Task objective ::
Give the number of lines in the records that include the word "کودک", and nothing besides.

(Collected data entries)
════════════════════

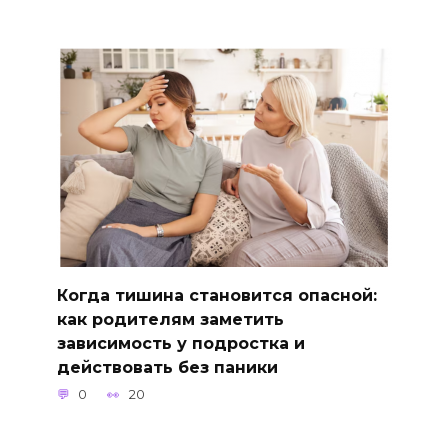
Когда тишина становится опасной:
как родителям заметить
зависимость у подростка и
действовать без паники
0
20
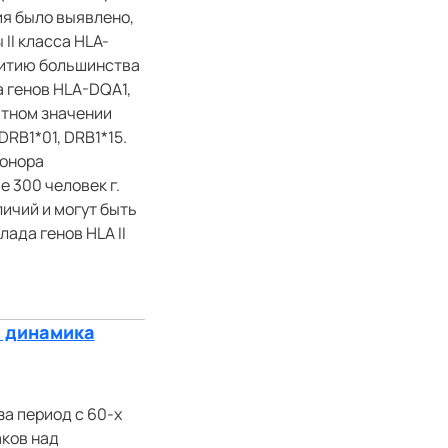
ия было выявлено,
II класса HLA-
витию большинства
 генов HLA-DQA1,
ютном значении
RВ1*01, DRВ1*15.
донора
 300 человек г.
ичий и могут быть
ада генов HLA II
: динамика
за период с 60-х
аков над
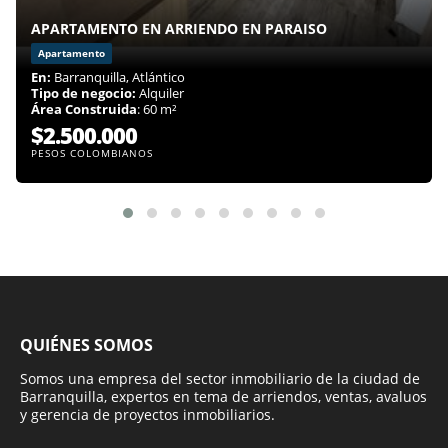
APARTAMENTO EN ARRIENDO EN PARAISO
Apartamento
En:
Barranquilla, Atlántico
Tipo de negocio:
Alquiler
Área Construida
: 60 m²
$2.500.000
PESOS COLOMBIANOS
QUIÉNES SOMOS
Somos una empresa del sector inmobiliario de la ciudad de
Barranquilla, expertos en tema de arriendos, ventas, avaluos
y gerencia de proyectos inmobiliarios.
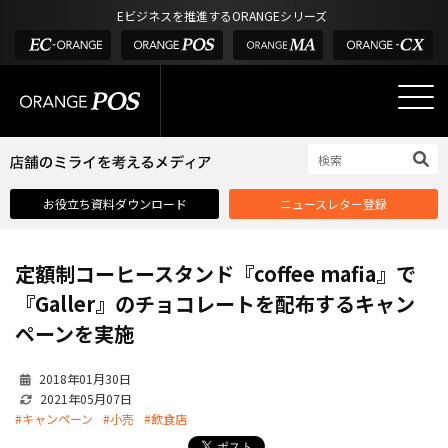
アウトドア・釣具
棚卸アプリ
Eビジネスを推進するORANGEシリーズ
POS お役立ち情報
デジタル化・AI導入補助金
酒販・ワイン
タッチパネル式カスタマーディスプレイ
店舗のミライを考えるメディア
03-6432-0346
サービス
外部サービス連携
お問い合わせ
電話受付：平日 10:00~17:00
サロン
インフラ環境・サポート
ホテル・宿泊
POS比較
お役立ち資料ダウンロード
ニュースレター登録
飲食店
費用
製品・特長
定額制コーヒースタンド『coffee mafia』で
業界別ソリューション
『Galler』のチョコレートを配布するキャン
導入事例・課題解決例
ペーンを実施
DX推進支援
2018年01月30日
導入・補助金
2021年05月07日
#キャンペーン
#小売
#飲食店
お役立ち記事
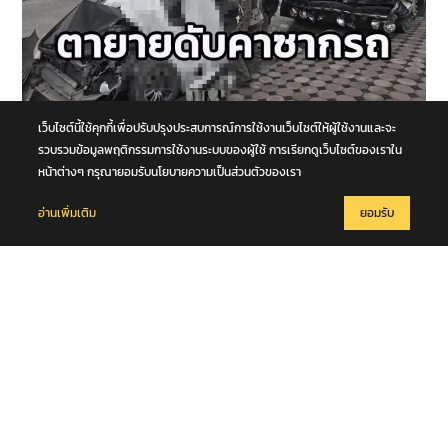
เว็บไซต์นี้ใช้คุกกี้เพื่อปรับปรุงประสบการณ์การใช้งานเว็บไซต์ให้ผู้ใช้งานและจะ
8 สิงหาคม 2569
รถนั่งส่วนบุคคลชนกับรถบรรทุก กลางทางแยกหน้าโคก คุณตา-คุณยาย
รวบรวมข้อมูลพฤติกรรมการใช้งานระบบของผู้ใช้ การเรียกดูเว็บไซต์ของเราใน
เสียชีวิตในซากรถ จ.พระนครศรีอยุธยา
หน้าต่างๆ กรุณายอมรับนโยบายความเป็นส่วนตัวของเรา
อ่านเพิ่มเติม
ยอมรับ
8 สิงหาคม 2569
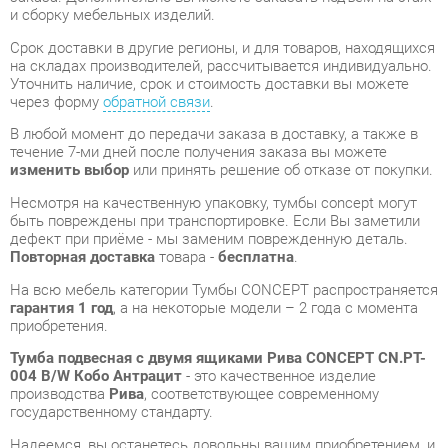
В любой момент до передачи заказа в доставку, а также в
течение 7-ми дней после получения заказа вы можете
изменить выбор
или принять решение об отказе от покупки.
Несмотря на качественную упаковку, тумбы concept могут
быть повреждены при транспортировке. Если Вы заметили
дефект при приёме - мы заменим поврежденную деталь.
Повторная доставка
товара -
бесплатна
.
На всю мебель категории Тумбы CONCEPT распространяется
гарантия 1 год
, а на некоторые модели – 2 года с момента
приобретения.
Тумба подвесная с двумя ящиками Рива CONCEPT CN.PT-
004 B/W Кобо Антрацит
- это качественное изделие
производства
Рива
, соответствующее современному
государственному стандарту.
Надеемся, вы останетесь довольны вашим приобретением, и
будем рады, если вы оставите отзыв об опыте его
использования, который поможет сориентироваться нашим
будущим покупателям.
Кроме формы
обратной связи
получить развёрнутую
консультацию, фото и видеообзор продукции вы можете по
e-mail, телефону в Екатеринбурге и через мессенджеры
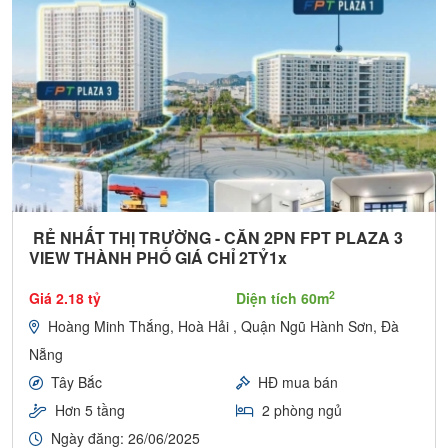
RẺ NHẤT THỊ TRƯỜNG - CĂN 2PN FPT PLAZA 3
VIEW THÀNH PHỐ GIÁ CHỈ 2TỶ1x
2
Giá 2.18 tỷ
Diện tích 60m
Hoàng Minh Thắng, Hoà Hải , Quận Ngũ Hành Sơn, Đà
Nẵng
Tây Bắc
HĐ mua bán
Hơn 5 tầng
2 phòng ngủ
Ngày đăng: 26/06/2025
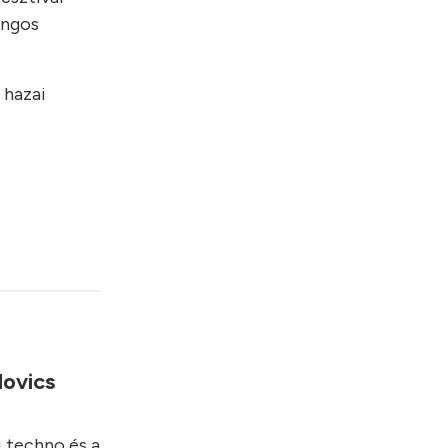
angos
 hazai
lovics
i techno és a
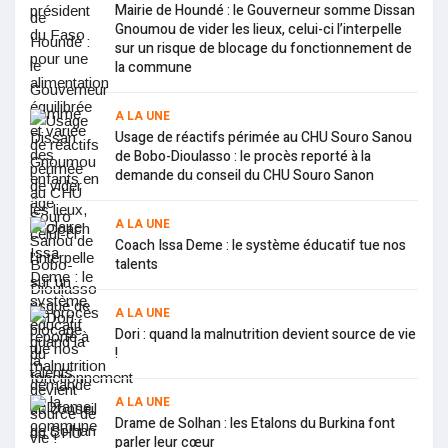
Mairie de Houndé : le Gouverneur somme Dissan
Gnoumou de vider les lieux, celui-ci l’interpelle
sur un risque de blocage du fonctionnement de
la commune
A LA UNE
Usage de réactifs périmée au CHU Souro Sanou
de Bobo-Dioulasso : le procès reporté à la
demande du conseil du CHU Souro Sanon
A LA UNE
Coach Issa Deme : le système éducatif tue nos
talents
A LA UNE
Dori : quand la malnutrition devient source de vie
!
A LA UNE
Drame de Solhan : les Etalons du Burkina font
parler leur cœur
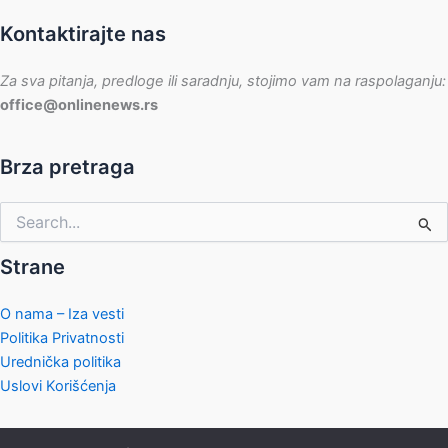
Kontaktirajte nas
Za sva pitanja, predloge ili saradnju, stojimo vam na raspolaganju:
office@onlinenews.rs
Brza pretraga
Pretraga
za:
Strane
O nama – Iza vesti
Politika Privatnosti
Urednička politika
Uslovi Korišćenja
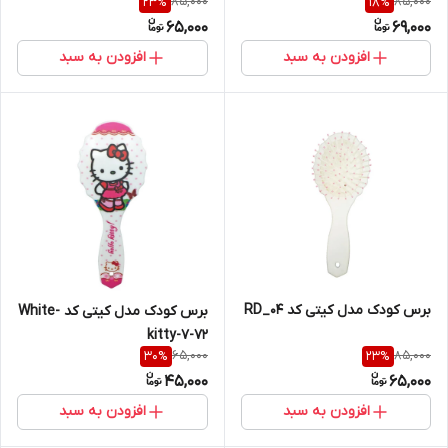
85,000
85,000
23
%
18
%
65,000
69,000
افزودن به سبد
افزودن به سبد
برس کودک مدل کیتی کد RD_04
برس کودک مدل کیتی کد White-
kitty-7-72
65,000
85,000
30
%
23
%
45,000
65,000
افزودن به سبد
افزودن به سبد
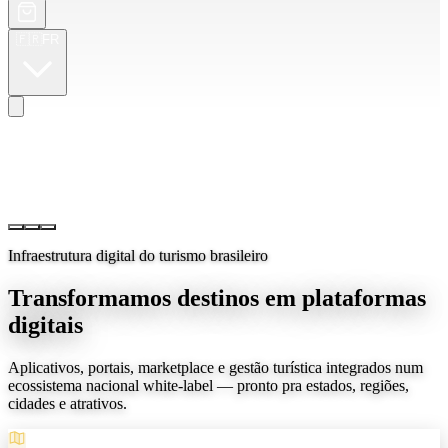
🇫🇷
FR
Infraestrutura digital do turismo brasileiro
Transformamos destinos em plataformas
digitais
Aplicativos, portais, marketplace e gestão turística integrados num
ecossistema nacional white-label — pronto pra estados, regiões,
cidades e atrativos.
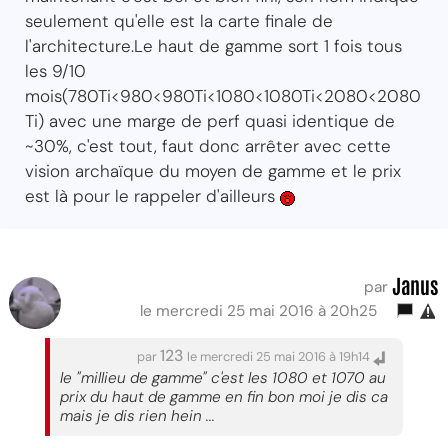
seulement qu'elle est la carte finale de
l'architecture.Le haut de gamme sort 1 fois tous
les 9/10
mois(780Ti<980<980Ti<1080<1080Ti<2080<2080
Ti) avec une marge de perf quasi identique de
~30%, c'est tout, faut donc arrêter avec cette
vision archaïque du moyen de gamme et le prix
est là pour le rappeler d'ailleurs
Janus
par
le mercredi 25 mai 2016 à 20h25
123
par
le mercredi 25 mai 2016 à 19h14
le "millieu de gamme" c'est les 1080 et 1070 au
prix du haut de gamme en fin bon moi je dis ca
mais je dis rien hein ...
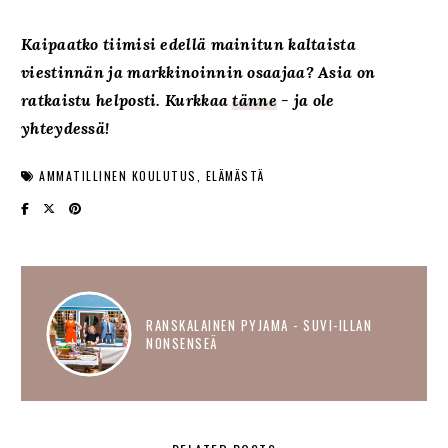
Kaipaatko tiimisi edellä mainitun kaltaista
viestinnän ja markkinoinnin osaajaa? Asia on
ratkaistu helposti. Kurkkaa
tänne
- ja ole
yhteydessä!
AMMATILLINEN KOULUTUS
ELÄMÄSTÄ
RANSKALAINEN PYJAMA - SUVI-ILLAN
NONSENSEÄ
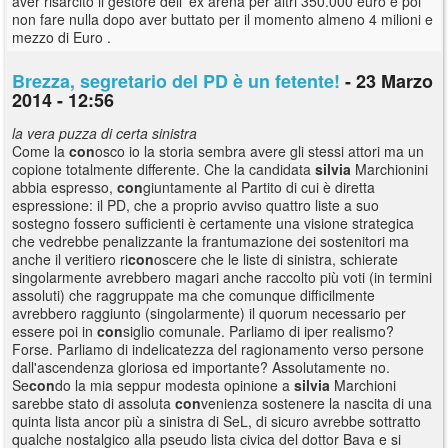
aver risarcito il gestore dell' ex arena per altri 350.000 euro e poi
non fare nulla dopo aver buttato per il momento almeno 4 milioni e
mezzo di Euro .
Brezza, segretario del PD è un fetente!
- 23 Marzo
2014 - 12:56
la vera puzza di certa sinistra
Come la
con
osco io la storia sembra avere gli stessi attori ma un
copione totalmente differente. Che la candidata
silvia
Marchionini
abbia espresso,
con
giuntamente al Partito di cui è diretta
espressione: il PD, che a proprio avviso quattro liste a suo
sostegno fossero sufficienti è certamente una visione strategica
che vedrebbe penalizzante la frantumazione dei sostenitori ma
anche il veritiero ri
con
oscere che le liste di sinistra, schierate
singolarmente avrebbero magari anche raccolto più voti (in termini
assoluti) che raggruppate ma che comunque difficilmente
avrebbero raggiunto (singolarmente) il quorum necessario per
essere poi in
con
siglio comunale. Parliamo di iper realismo?
Forse. Parliamo di indelicatezza del ragionamento verso persone
dall'ascendenza gloriosa ed importante? Assolutamente no.
Se
con
do la mia seppur modesta opinione a
silvia
Marchioni
sarebbe stato di assoluta
con
venienza sostenere la nascita di una
quinta lista ancor più a sinistra di SeL, di sicuro avrebbe sottratto
qualche nostalgico alla pseudo lista civica del dottor Bava e si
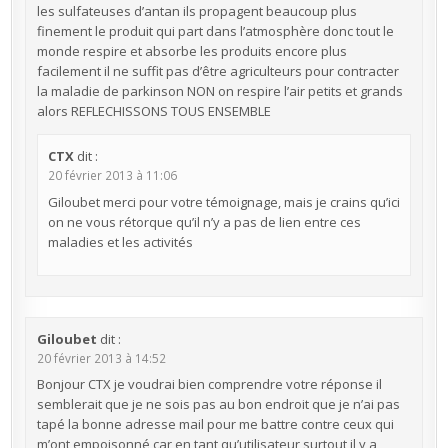
les sulfateuses d’antan ils propagent beaucoup plus
finement le produit qui part dans l’atmosphère donc tout le
monde respire et absorbe les produits encore plus
facilement il ne suffit pas d’être agriculteurs pour contracter
la maladie de parkinson NON on respire l’air petits et grands
alors REFLECHISSONS TOUS ENSEMBLE
CTX
dit :
20 février 2013 à 11:06
Giloubet merci pour votre témoignage, mais je crains qu’ici
on ne vous rétorque qu’il n’y a pas de lien entre ces
maladies et les activités
Giloubet
dit :
20 février 2013 à 14:52
Bonjour CTX je voudrai bien comprendre votre réponse il
semblerait que je ne sois pas au bon endroit que je n’ai pas
tapé la bonne adresse mail pour me battre contre ceux qui
m’ont empoisonné car en tant qu’utilisateur surtout il y a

════════════════════

Task answer ::
2